People who work for non-profits know that there is never enough money to pay for optional goods and services. As a result, worthwhile programs that offer more than minimal aid to those who need assistance do not get off the ground without money and goods from “givers” and services from “doers”. There are people and organizations out there willing to help. The challenge in “no-cost” procurement is to find them and then approach them properly.
Be able to express why your program is worth helping
If you need help in furnishing and equipping a learning center, for example, think through all the ways that center will be used. Perhaps your center will be used to help low-income adults learn marketable skills. Maybe it will be a place where elderly and disabled residents will gain enrichment experiences. It could well be that the center will offer children opportunities to take part in worthwhile activities that will keep them off drugs and out of gangs.
Make a list of your exact needs
It’s not enough to know that you need furniture for your learning center. You must clarify that you need four office desks, three desk chairs, five side chairs, five folding tables, twenty-five folding chairs, four bookcases, and four file cabinets.
Read the local newspaper
and when you are out in the community at meetings or other public functions, keep your ears open about possible organizations that can help you meet particular needs. If you are looking for furniture, for example, be on the lookout for a company that is remodeling or moving to a different building.
When you get a lead, act immediately
If you need furniture, chances are good that other organizations have the same need. The first to ask generally will get the best from what is available while the latecomers will get the junk or nothing at all.
Get a contact name
Call the company and ask for the name, address, and phone number of the person who heads public relations.
Identify yourself and explain that you have heard that the company has used office furniture that is no longer needed. Ask if you may send a letter outlining your organization’s need for the furniture that will otherwise sit in storage. If the answer is in the affirmative, ask for the name and address of the person to whom the letter should be directed. Also, ask for a fax number.

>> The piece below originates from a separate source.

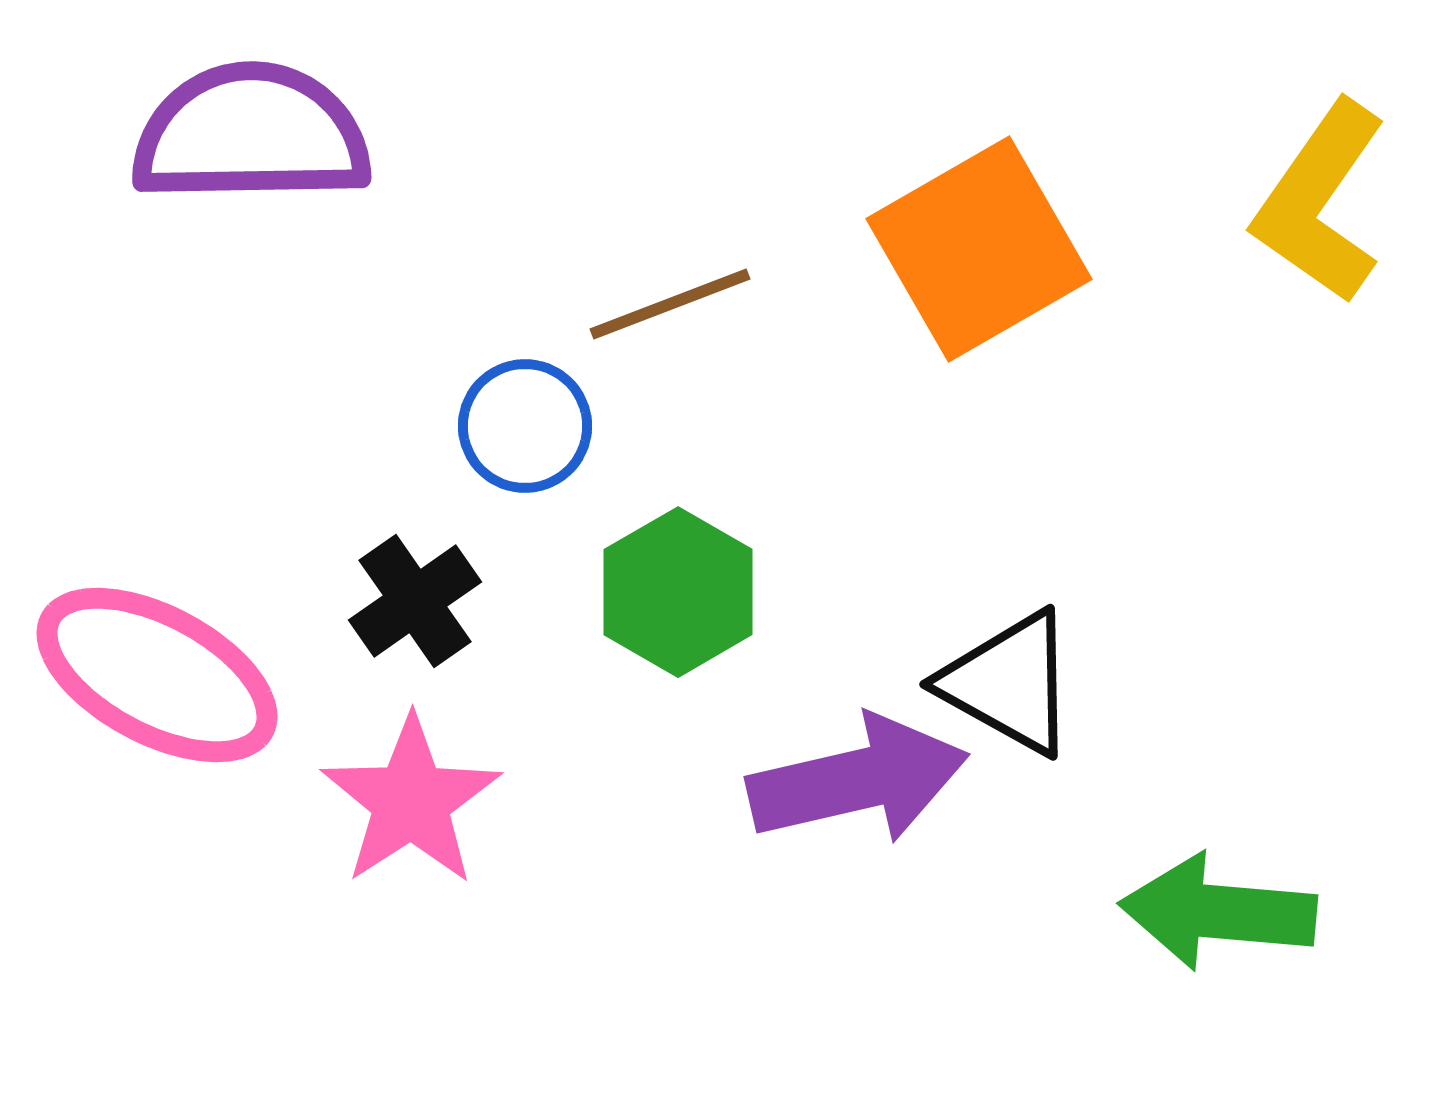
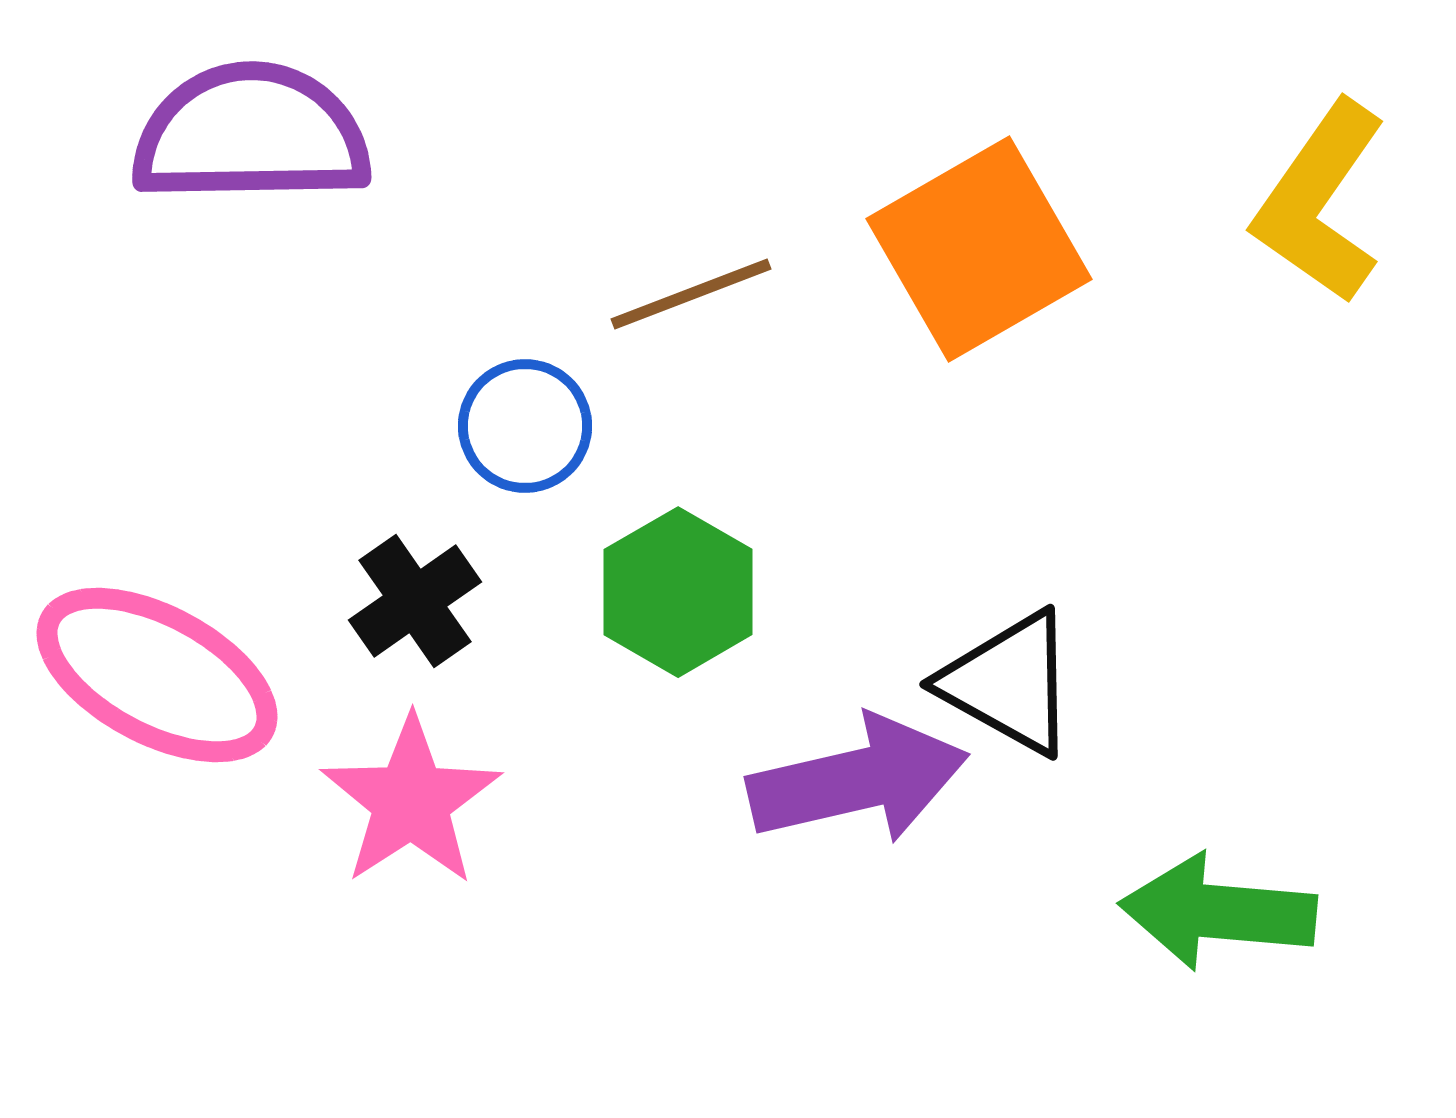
brown line: moved 21 px right, 10 px up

Write a letter immediately that explains your organization
the use you would like to make of their surplus furniture, and the benefits the company will derive from helping your clients. When listing benefits to the company, do not include “tax break”; that’s understood, but it sounds crass. Benefits that might be listed include satisfaction that comes from helping people who need help, creating a pool of well-trained workers and publicity that will enhance the company’s image in the community.
Fax the letter
That indicates that you are serious about your request. Also, send a hard copy since fax messages sometimes do not reach their intended designees.
Call in a couple of days to ask if your letter was received. Ask when your proposal will be considered. If you are given an exact date, call the morning after to ask if any action has been taken on your request. Follow this pattern until you get a “yes” or “no” to your request.

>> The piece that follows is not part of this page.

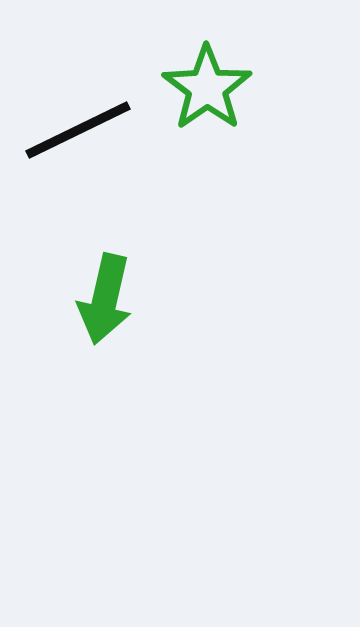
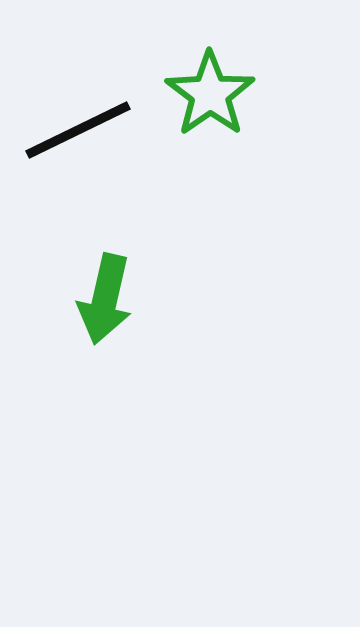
green star: moved 3 px right, 6 px down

If your request is granted
send an immediate thank you letter. If your request is turned down, write to express appreciation for the time taken to consider your clients’ needs. One “no” does not mean forever “no”, so maintain a good relationship if you can.
If your request is approved
and you have promised publicity, send an article immediately to the local newspaper about the company’s generosity and what it will mean to your program.
Keep donors informed
If your organization has a newsletter, put donors, and even potential donors who turned you down on the mailing list. Organizations that helped or considered helping once might be willing to help more quickly when another need arises–if you are properly grateful, and they are not allowed to forget you exist.

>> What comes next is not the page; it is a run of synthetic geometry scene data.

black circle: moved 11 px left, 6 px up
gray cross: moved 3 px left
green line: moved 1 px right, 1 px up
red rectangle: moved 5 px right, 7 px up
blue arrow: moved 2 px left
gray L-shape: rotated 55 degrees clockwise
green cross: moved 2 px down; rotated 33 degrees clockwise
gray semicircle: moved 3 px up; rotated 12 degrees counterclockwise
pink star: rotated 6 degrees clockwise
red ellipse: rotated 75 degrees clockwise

Do not take turndowns personally
Instead, learn from them. Ask why your request was denied. Keep notes about your responses from each turndown. If you failed to include a specific piece of the required information, make a note to include it next time. If your program does not fit the giver’s range of giving, make notes about what causes do fall within that range.
It is sometimes easier to find people willing to donate services than it is to find givers willing to hand over money or goods. Nevertheless, doers must be as carefully cultivated as givers.
People often are willing to demonstrate what they know or do best even when asked to donate their services to a worthy cause. If, for example, you want an attorney to talk to a group of low-income senior citizens about Medicare law, stress both “low income” and “senior citizens” when making your request. Not many professionals will turn down a chance to help a bunch of poor old people.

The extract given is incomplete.